Problem requirements:
Print every record exactly, but leave out the pictures.

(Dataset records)
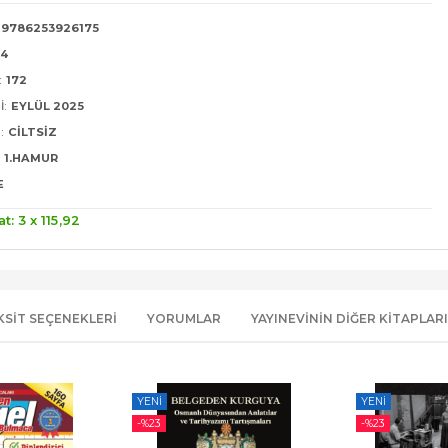
9786253926175
24
:
172
I:
EYLÜL 2025
:
CILTSIZ
1.HAMUR
E
at: 3 x
115
,92
KSIT SEÇENEKLERI
YORUMLAR
YAYINEVININ DIĞER KITAPLARI
YENI
YENI
-%
23
-%
23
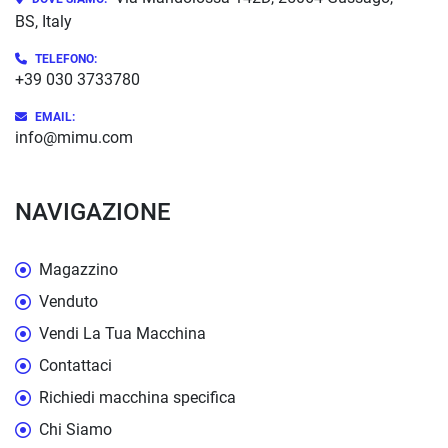
BS, Italy
TELEFONO:
+39 030 3733780
EMAIL:
info@mimu.com
NAVIGAZIONE
Magazzino
Venduto
Vendi La Tua Macchina
Contattaci
Richiedi macchina specifica
Chi Siamo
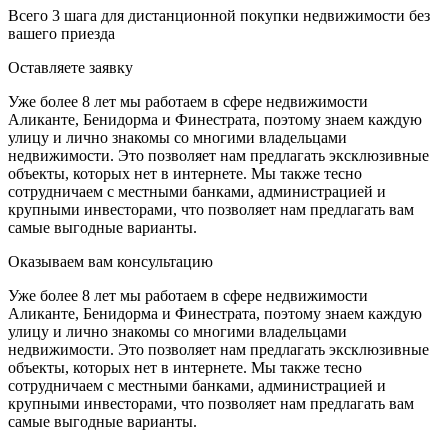
Всего 3 шага для дистанционной покупки недвижимости без
вашего приезда
Оставляете заявку
Уже более 8 лет мы работаем в сфере недвижимости
Аликанте, Бенидорма и Финестрата, поэтому знаем каждую
улицу и лично знакомы со многими владельцами
недвижимости. Это позволяет нам предлагать эксклюзивные
объекты, которых нет в интернете. Мы также тесно
сотрудничаем с местными банками, администрацией и
крупными инвесторами, что позволяет нам предлагать вам
самые выгодные варианты.
Оказываем вам консультацию
Уже более 8 лет мы работаем в сфере недвижимости
Аликанте, Бенидорма и Финестрата, поэтому знаем каждую
улицу и лично знакомы со многими владельцами
недвижимости. Это позволяет нам предлагать эксклюзивные
объекты, которых нет в интернете. Мы также тесно
сотрудничаем с местными банками, администрацией и
крупными инвесторами, что позволяет нам предлагать вам
самые выгодные варианты.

Expected answer:
9786253926175
24
:
172
I:
EYLÜL 2025
:
CILTSIZ
1.HAMUR
E
at: 3 x
115
,92
KSIT SEÇENEKLERI
YORUMLAR
YAYINEVININ DIĞER KITAPLARI
YENI
YENI
-%
23
-%
23
BS, Italy
TELEFONO:
+39 030 3733780
EMAIL:
info@mimu.com
NAVIGAZIONE
Magazzino
Venduto
Vendi La Tua Macchina
Contattaci
Richiedi macchina specifica
Chi Siamo
Всего 3 шага для дистанционной покупки недвижимости без
вашего приезда
Оставляете заявку
Уже более 8 лет мы работаем в сфере недвижимости
Аликанте, Бенидорма и Финестрата, поэтому знаем каждую
улицу и лично знакомы со многими владельцами
недвижимости. Это позволяет нам предлагать эксклюзивные
объекты, которых нет в интернете. Мы также тесно
сотрудничаем с местными банками, администрацией и
крупными инвесторами, что позволяет нам предлагать вам
самые выгодные варианты.
Оказываем вам консультацию
Уже более 8 лет мы работаем в сфере недвижимости
Аликанте, Бенидорма и Финестрата, поэтому знаем каждую
улицу и лично знакомы со многими владельцами
недвижимости. Это позволяет нам предлагать эксклюзивные
объекты, которых нет в интернете. Мы также тесно
сотрудничаем с местными банками, администрацией и
крупными инвесторами, что позволяет нам предлагать вам
самые выгодные варианты.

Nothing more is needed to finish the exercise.